L’8 dicembre, la borsa di Wall street ha quotato l’acqua a $ 486,53 per piede acro, una misura di volume equivalente a 1.233 metri cubi. A infrangere il tabù della speculazione su un “diritto fondamentale dell’umanità” (l’Assemblea delle Nazioni Unite 28 luglio 2010), è il Cme Group, che in collaborazione con Nasdaq, ha lanciato il primo future al mondo sull’acqua. Fino ad oggi era possibile investire solo sulle società di gestione della risorsa idrica e non direttamente sull’acqua. La sua quotazione preoccupa in quanto verrà influenzata dall’andamento del mercato finanziario. Pertanto sarà soggetta ad un sistema a vantaggio di banche di investimento, che tramite derivati finanziari, aumenta i prezzi dei beni.

Scenari possibili

Dal Nasdaq spiegano che il future potrà servire come strumento di “risk management”. Un termometro del rischio per aiutare le municipalità, le aziende agricole e le imprese industriali a proteggersi dai rischi economici legati alle carenze idriche. Sulla carta tutto molto bello ma sono ben altri gli scenari che possibili.

Come spiega Frederick Kaufman, professore della Graduate School of Journalism della City University of New York sulla rivista scientifica Nature, guardando la storia dei mercati finanziari nel settore alimentare si nota come i prezzi di tutti i prodotti coinvolti siano sempre lievitati a dismisura. Le valutazioni finanziarie nate per salvaguardare produttori, trasformatori e consumatori si sono sempre trasformate in fonti di speculazione.

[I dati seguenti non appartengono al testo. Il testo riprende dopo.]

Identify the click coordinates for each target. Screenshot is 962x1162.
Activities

Inoltre, in passato ogni promessa di regolamentazione dei derivati è sempre saltata, a dimostrazione dell’irrisolutezza degli Stati di fronte a Wall Street. Per tanto è facile scommettere che questo nuovo settore sarà il business del futuro per speculatori senza scrupoli a danno di chi l’acqua già non ce l’ha o soffre di siccità.

«Fare soldi fuori dal rubinetto significa che l’acqua fresca deve avere un prezzo ovunque venga scambiata, un prezzo globale che può essere arbitrato in tutti i continenti», scrive Kaufman. Ogni risorsa idrica al mondo diventerà un modo per fare denaro. L’acqua, dunque, sarà soggetta a un mercanteggio che non si fermerà alla sola California. L’intento della borsa, infatti, è di andare oltre il mercato californiano. Il Cme spera che il future diventi un benchmark del livello di siccità nel mondo.

Implicazioni disastrose

Il problema idrico esiste ma non può essere risolto destinando l’acqua a uno dei meccanismi più pericolosi degli ultimi anni: il mercato dei titoli derivati.

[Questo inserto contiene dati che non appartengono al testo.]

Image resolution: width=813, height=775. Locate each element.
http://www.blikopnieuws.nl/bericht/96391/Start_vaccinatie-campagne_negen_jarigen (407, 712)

Questa scelta potrebbe dare in nome del denaro sviluppi disastrosi.  Dalla distruzione degli ecosistemi acquatici all’estinzione di specie animali e vegetali, dal rischio di conflitti regionali e internazionali nella “guerra per l’acqua” fino alla crisi di interi settori produttivi. Le tempeste finanziarie toccheranno gli agricoltori di tutto il mondo  così come interi Paesi i cui abitanti saranno condizionati dalle scommesse azionarie sui derivati.